▶ [Problem to work on]
Return all lines of the data in which the string "September" occurs.

--*--

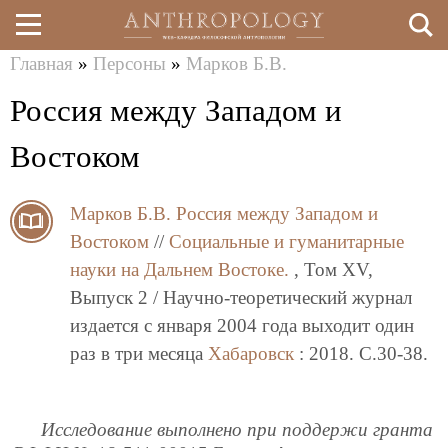
Главная
»
Персоны
»
Марков Б.В.
Перейти
Вы
Россия между Западом и
к
здесь
основному
Востоком
содержанию
Марков Б.В.
Россия между Западом и
Востоком
//
Социальные и гуманитарные
науки на Дальнем Востоке.
, Том XV,
Выпуск 2 / Научно-теоретический журнал
издается с января 2004 года выходит один
раз в три месяца
Хабаровск
: 2018. C.30-38.
Исследование выполнено при поддержи гранта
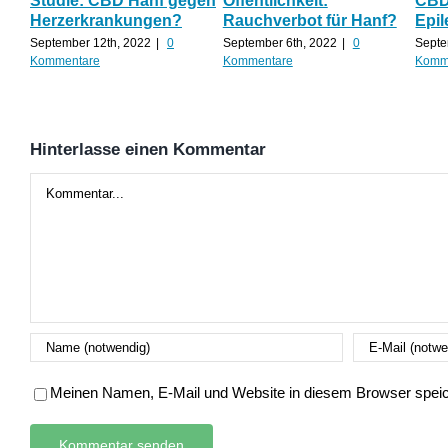
Studie: CBD Hanf gegen
Öffentlichkeit:
CBD 
Herzerkrankungen?
Rauchverbot für Hanf?
Epil
September 12th, 2022
|
0
September 6th, 2022
|
0
Septe
Kommentare
Kommentare
Komm
Hinterlasse einen Kommentar
Kommentar
Meinen Namen, E-Mail und Website in diesem Browser speich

--*--

▶ [Exercise solution]
September 12th, 2022
September 6th, 2022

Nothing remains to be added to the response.